The burden of disease within Māori communities is well documented.1–3 Research identifies that inadequate cultural competency contributes to health disparities between Māori and non-Māori New Zealanders.4,5 The development and implementation of cultural competence training provides pathways for clinicians, to work more effectively with Māori as well as further opportunity for clinicians to engage in improving Māori health status.6–8
This issue of the New Zealand Medical Journal presents two papers by Magnusson and Fennell.9,10 These papers provide a starting point to consider how the standardised assessment tools we work with can potentially lead to discounting Māori realities. Magnusson and Fennell used questionnaires and semi-structured interviews to evaluate the tools they use to explore and define the experience of pain. Although both studies featured small sample groups possessing high health literacy, they were comprised of participants who were able to comment from the perspective of a Māori patient as well as a Māori health stakeholder.
Magnusson and Fennell’s research identifies and contributes several key understandings as to how we as clinicians can develop specific strategies to enhance our cultural competency practice.
Firstly, although the authors recognise the role of cultural differences in the expression of health, the acknowledgment of Māori as the indigenous peoples of New Zealand—rather than a minority ethnic group—would have strengthened their papers. Indigeneity and the experience of colonisation has moulded and influenced the culture of being ‘Māori ’ in New Zealand, and has therefore fundamentally influenced Māori health. This acknowledgment would have assisted placing the findings within the context of Māori realities.
When exploring Māori health models the authors identified that like other cultures, health (and pain) is defined within a multi-dimensional framework. A holistic framework encompasses areas that are not included within a biomedical approach to exploring pain. They also identified that when using a Māori health model Te Whare Tapa Wha it is essential to establish and build a relationship of trust, use clear communication strategies and involve whānau (extended family) prior to utilising the standardised assessment tool.
Secondly, whilst clinicians may report that they understand what whānau means, unfortunately the strength of the collective community is seldom utilised in either the assessment or management of a patient.11 Magnusson and Fennell’s work adds to a growing body of literature12,13 highlighting the importance of working alongside whānau to secure optimal clinical results for Māori.
Thirdly, the authors comment that when exploring the relevance of using the tools with Māori participants, very little te reo (Māori language) was offered as alternative phrases by participants.

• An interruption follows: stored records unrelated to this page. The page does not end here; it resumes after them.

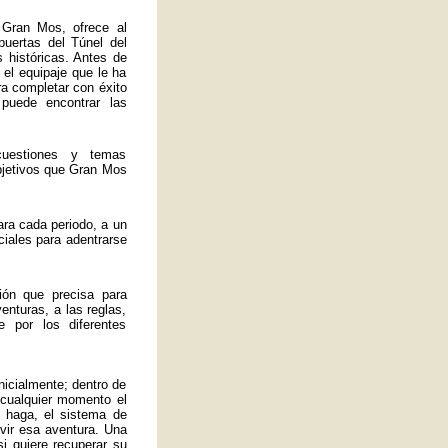
 Gran Mos, ofrece al
 puertas del Túnel del
 históricas. Antes de
 el equipaje que le ha
ra completar con éxito
 puede encontrar las
uestiones y temas
bjetivos que Gran Mos
ra cada periodo, a un
ciales para adentrarse
ión que precisa para
enturas, a las reglas,
 por los diferentes
nicialmente; dentro de
 cualquier momento el
 haga, el sistema de
ivir esa aventura. Una
si quiere recuperar su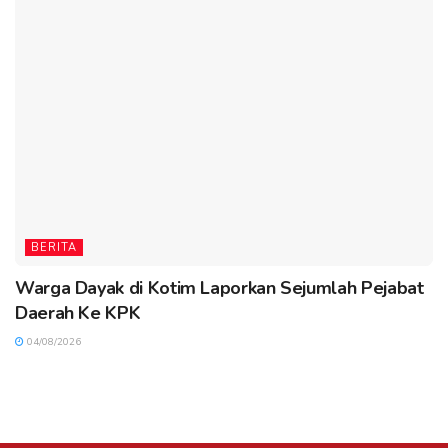
BERITA
Warga Dayak di Kotim Laporkan Sejumlah Pejabat
Daerah Ke KPK
04/08/2026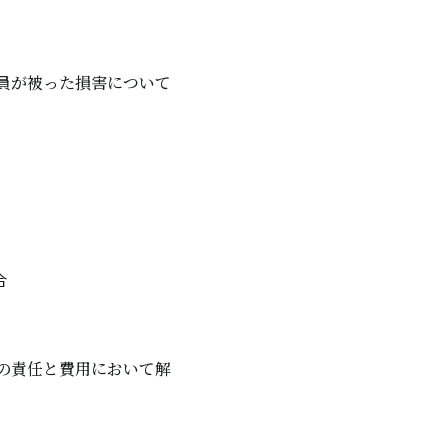
員が被った損害について
合
の責任と費用において解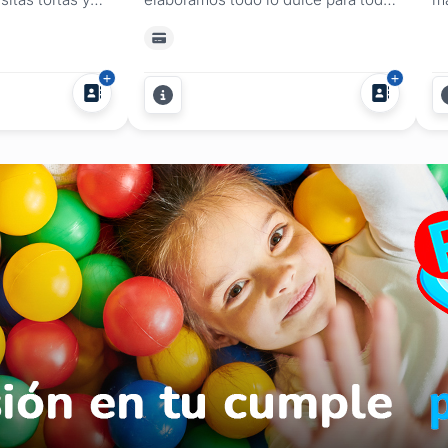
a o evento las
tipo de evento, cumpleaños,
tu
ulce Con la
casamientos, 15 años, infantiles,
má
as: postres,
despedidas, eventos empresariales,
ma
a de cumpleaños,
tardes de té, coffee break en Punta
pa
cakes, cookies
del Este. Además, realizamos
to
úmeros para
ambientaciones de mesas dulces
la
con una gran variedad de postres
co
para...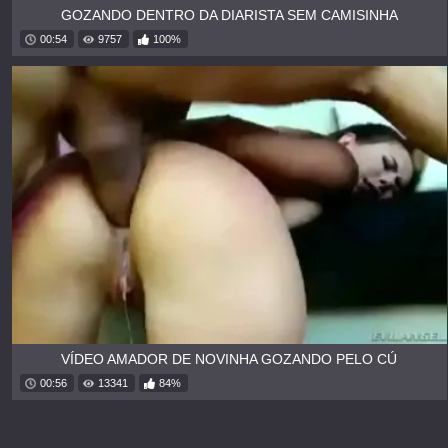
GOZANDO DENTRO DA DIARISTA SEM CAMISINHA
00:54
9757
100%
VÍDEO AMADOR DE NOVINHA GOZANDO PELO CÚ
00:56
13341
84%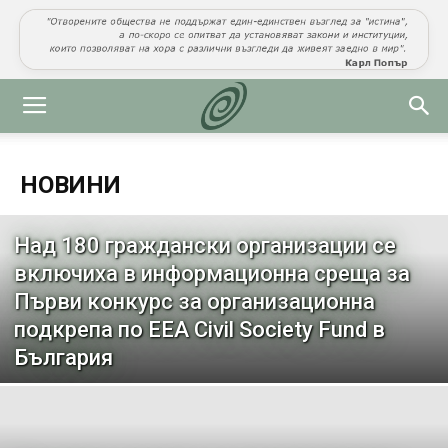
НОВИНИ
Над 180 граждански организации се
включиха в информационна среща за
Първи конкурс за организационна
подкрепа по EEA Civil Society Fund в
България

Readers should be cautious not to interpret these findings to mean that the use of te reo is not valued by Māori.
In our recent work14 Māori participants clearly articulated the benefit of clinicians using te reo when it was initiated by the patient, and saw the use of te reo as a validation of them being accepted as Māori by the clinician.
Lastly, the differences between the standardised assessment tool did not highlight a difference between the way Māori and Pakeha (New Zealand European) express themselves, but showed a difference between how Māori and the biomedical community utilise words to describe pain. The biomedical approach requires a high level of health literacy and is based on a non-holistic framework of how pain and health is defined. Often within New Zealand we see things as a Pakeha vs Māori perspective, as opposed to a biomedical perspective vs a Māori perspective.

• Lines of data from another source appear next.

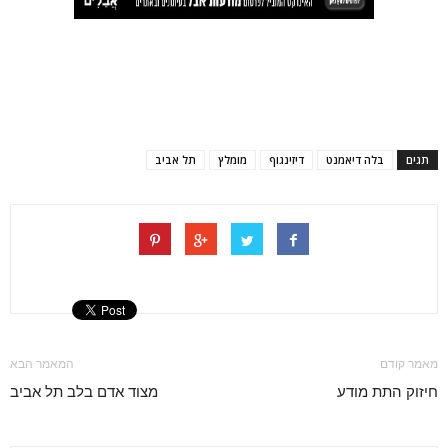
תגים
בלה דיאמנט
דיזינגוף
מומלץ
תל אביב
מאמר קודם
המאמר הבא
חיזוק התת מודע
מצוד אדם בלב תל אביב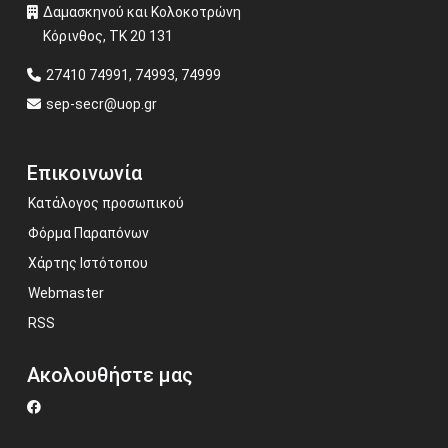
Δαμασκηνού και Κολοκοτρώνη
Κόρινθος, ΤΚ 20 131
27410 74991, 74993, 74999
sep-secr@uop.gr
Επικοινωνία
Κατάλογος προσωπικού
Φόρμα Παραπόνων
Χάρτης Ιστότοπου
Webmaster
RSS
Ακολουθήστε μας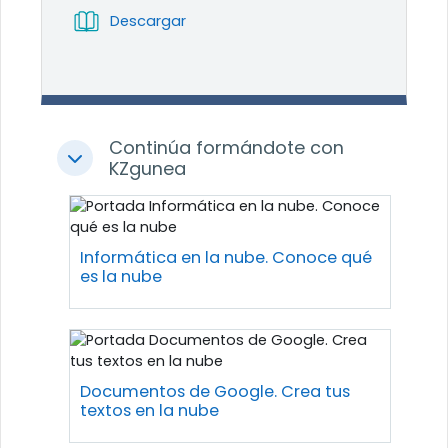
Libro
Descargar
Continúa formándote con
Colapsar
KZgunea
Informática en la nube. Conoce qué
es la nube
Documentos de Google. Crea tus
textos en la nube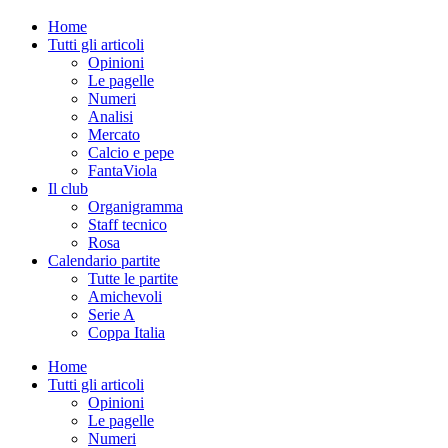
Home
Tutti gli articoli
Opinioni
Le pagelle
Numeri
Analisi
Mercato
Calcio e pepe
FantaViola
Il club
Organigramma
Staff tecnico
Rosa
Calendario partite
Tutte le partite
Amichevoli
Serie A
Coppa Italia
Home
Tutti gli articoli
Opinioni
Le pagelle
Numeri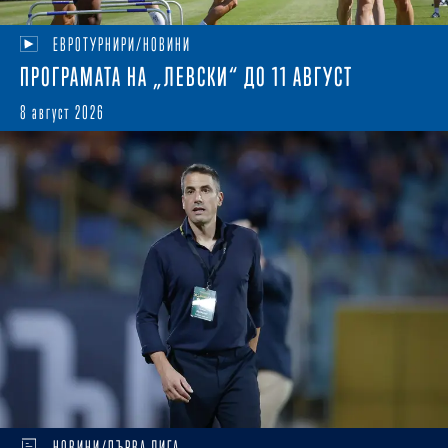
ЕВРОТУРНИРИ/НОВИНИ
ПРОГРАМАТА НА „ЛЕВСКИ“ ДО 11 АВГУСТ
8 август 2026
НОВИНИ/ПЪРВА ЛИГА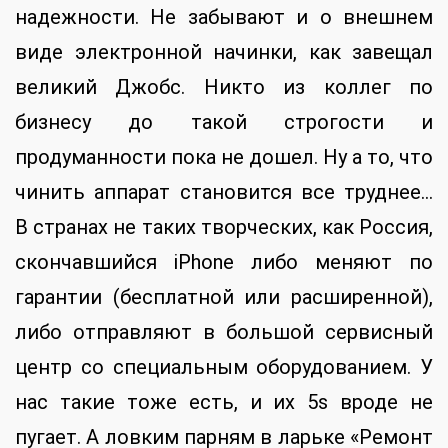
надежности. Не забывают и о внешнем
виде электронной начинки, как завещал
великий Джобс. Никто из коллег по
бизнесу до такой строгости и
продуманности пока не дошел. Ну а то, что
чинить аппарат становится все труднее…
В странах не таких творческих, как Россия,
скончавшийся iPhone либо меняют по
гарантии (бесплатной или расширенной),
либо отправляют в большой сервисный
центр со специальным оборудованием. У
нас такие тоже есть, и их 5s вроде не
пугает. А ловким парням в ларьке «Ремонт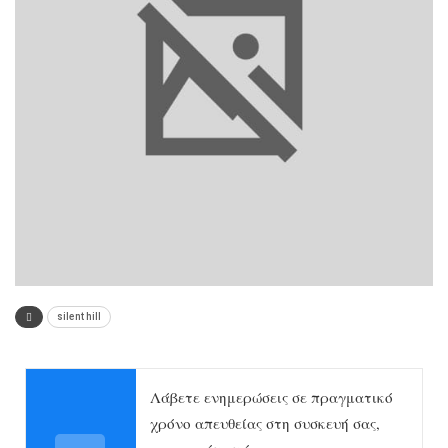
silent hill
Λάβετε ενημερώσεις σε πραγματικό
χρόνο απευθείας στη συσκευή σας,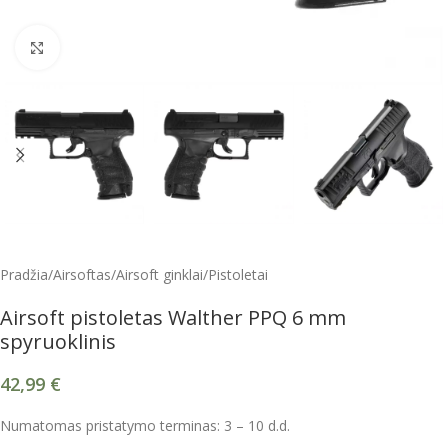
Spustelėkite, kad padidintumėte
Pradžia
/
Airsoftas
/
Airsoft ginklai
/
Pistoletai
Airsoft pistoletas Walther PPQ 6 mm
spyruoklinis
42,99
€
Numatomas pristatymo terminas: 3 – 10 d.d.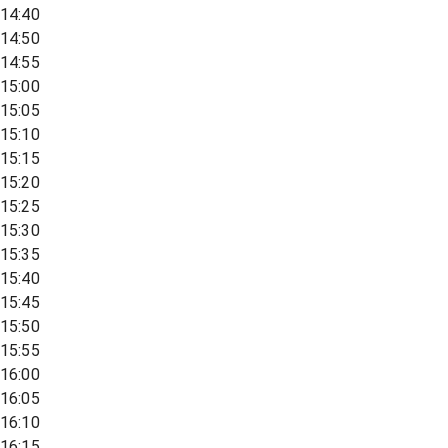
14:40
14:50
14:55
15:00
15:05
15:10
15:15
15:20
15:25
15:30
15:35
15:40
15:45
15:50
15:55
16:00
16:05
16:10
16:15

It is important for clinicians to eliminate jargon to ensure clarity when utilising standard assessment tools. A brief additional exploration of the patient’s experience using a narrative approach may further clarify the experience of the patient. Participants recommended more common/colloquial terms to explore Māori patients’ experiences of pain. This would ensure that both the clinician and patient were clear on what was being asked and communicated.

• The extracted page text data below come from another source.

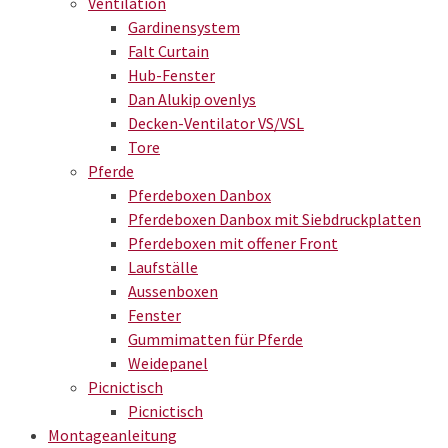
Ventilation
Gardinensystem
Falt Curtain
Hub-Fenster
Dan Alukip ovenlys
Decken-Ventilator VS/VSL
Tore
Pferde
Pferdeboxen Danbox
Pferdeboxen Danbox mit Siebdruckplatten
Pferdeboxen mit offener Front
Laufställe
Aussenboxen
Fenster
Gummimatten für Pferde
Weidepanel
Picnictisch
Picnictisch
Montageanleitung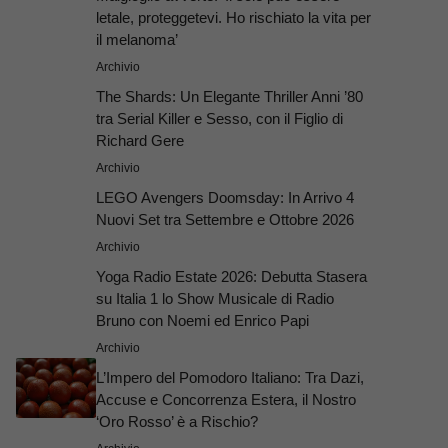
letale, proteggetevi. Ho rischiato la vita per
il melanoma’
Archivio
The Shards: Un Elegante Thriller Anni ’80
tra Serial Killer e Sesso, con il Figlio di
Richard Gere
Archivio
LEGO Avengers Doomsday: In Arrivo 4
Nuovi Set tra Settembre e Ottobre 2026
Archivio
Yoga Radio Estate 2026: Debutta Stasera
su Italia 1 lo Show Musicale di Radio
Bruno con Noemi ed Enrico Papi
Archivio
L’Impero del Pomodoro Italiano: Tra Dazi,
Accuse e Concorrenza Estera, il Nostro
‘Oro Rosso’ è a Rischio?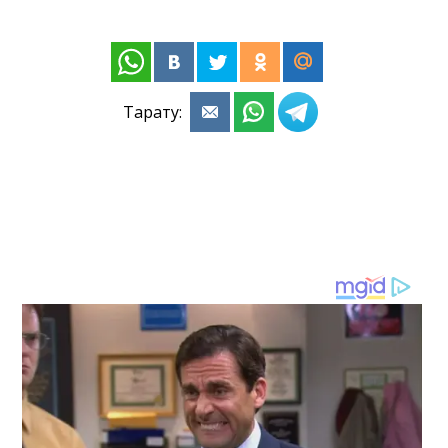
Тарату: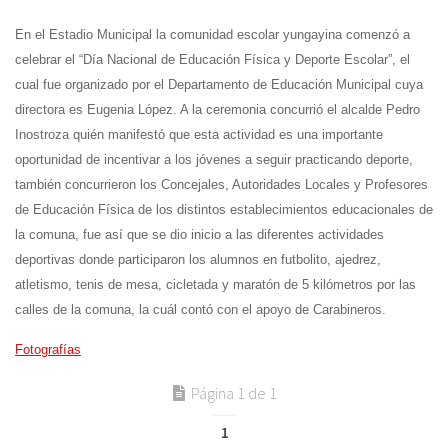
En el Estadio Municipal la comunidad escolar yungayina comenzó a
celebrar el “Día Nacional de Educación Física y Deporte Escolar”, el
cual fue organizado por el Departamento de Educación Municipal cuya
directora es Eugenia López. A la ceremonia concurrió el alcalde Pedro
Inostroza quién manifestó que esta actividad es una importante
oportunidad de incentivar a los jóvenes a seguir practicando deporte,
también concurrieron los Concejales, Autoridades Locales y Profesores
de Educación Física de los distintos establecimientos educacionales de
la comuna, fue así que se dio inicio a las diferentes actividades
deportivas donde participaron los alumnos en futbolito, ajedrez,
atletismo, tenis de mesa, cicletada y maratón de 5 kilómetros por las
calles de la comuna, la cuál contó con el apoyo de Carabineros.
Fotografías
Página 1 de 1
1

It would be of interest if the authors were to repeat their research with Pakeha and other ethnic groups to explore the differences between these ethnic groups and the biomedical cultural perspective.
The authors should be applauded for including the need to examine our standardised tools to the field of cultural competence, in addition to identifying what other approaches we may use that potentially contribute to ongoing health disparities between Māori and non-Māori New Zealanders.